I expected to hate Cinema Paradiso a few minutes in. I’m not sure what it was. Perhaps the “ain’t-I-a-stinker” grin of Salvatore Cascio, playing young ‘Toto,’ the film’s protagonist? Or maybe it was the syrupy silliness of early scenes involving an exasperated priest censoring films of any “pornographic” kissing scenes.
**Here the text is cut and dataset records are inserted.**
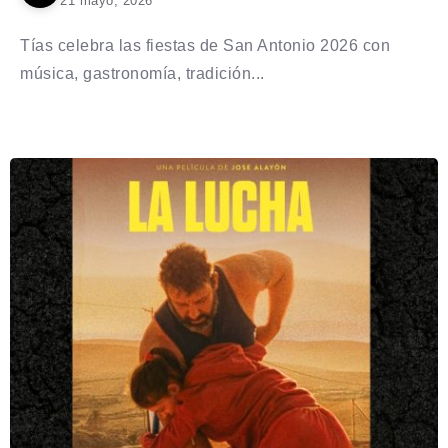
21 mayo, 2026
Tías celebra las fiestas de San Antonio 2026 con
música, gastronomía, tradición...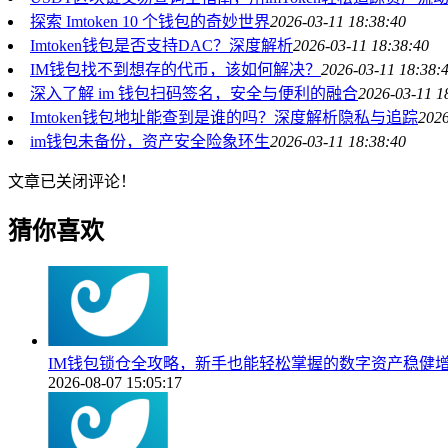
探索 Imtoken 10 个钱包的奇妙世界
2026-03-11 18:38:40
Imtoken钱包是否支持DAC？深度解析
2026-03-11 18:38:40
IM钱包找不到想存的代币，该如何解决？
2026-03-11 18:38:
深入了解 im 钱包扫码签名，安全与便利的融合
2026-03-11 1
Imtoken钱包地址能查到是谁的吗？深度解析隐私与追踪
2026
im钱包未备份，资产安全险象环生
2026-03-11 18:38:40
文章已关闭评论！
猜你喜欢
IM钱包锁仓全攻略，新手也能轻松掌握的数字资产稳健
2026-08-07 15:05:17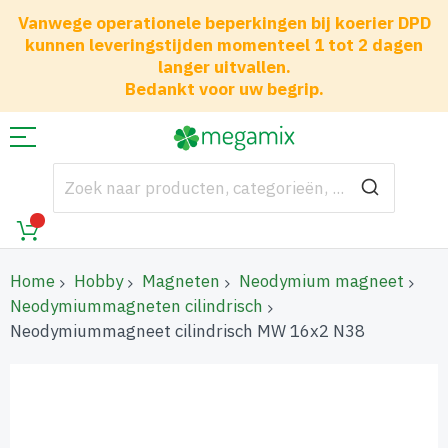
Vanwege operationele beperkingen bij koerier DPD
kunnen leveringstijden momenteel 1 tot 2 dagen
langer uitvallen.
Bedankt voor uw begrip.
Home
Hobby
Magneten
Neodymium magneet
Neodymiummagneten cilindrisch
Neodymiummagneet cilindrisch MW 16x2 N38
Ga
naar
het
einde
van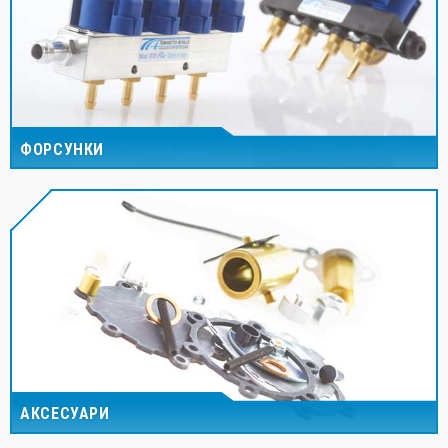
ФОРСУНКИ
АКСЕСУАРИ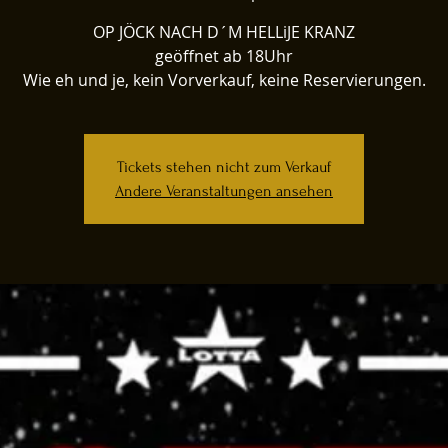
OP JÖCK NACH D´M HELLiJE KRANZ
geöffnet ab 18Uhr
Wie eh und je, kein Vorverkauf, keine Reservierungen.
Tickets stehen nicht zum Verkauf
Andere Veranstaltungen ansehen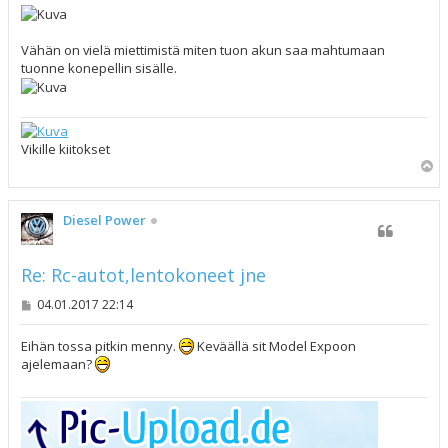
Vähän on vielä miettimistä miten tuon akun saa mahtumaan
tuonne konepellin sisälle.
Vikille kiitokset
Y
l
ö
s
Diesel Power
Re: Rc-autot,lentokoneet jne
V
04.01.2017 22:14
i
e
s
Eihän tossa pitkin menny.
Keväällä sit Model Expoon
t
ajelemaan?
i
Little by little, the film won me over. Cinema Paradiso is steeped in sentimentality to the point of schmaltz, constructed as a sine wave of feel-good into feel-bad moments. Nonetheless its emotion resonates thanks to sweeping, sunny cinematography and a moving score from Ennio Morricone. By the time an outdoor cinematic presentation took a dramatic turn, I was convinced. When the conclusion arrived, with ‘Toto’ – Salvatore – now a successful director filled with nostalgia and regret, watching those “pornographic” clippings, it was impossible to not be moved.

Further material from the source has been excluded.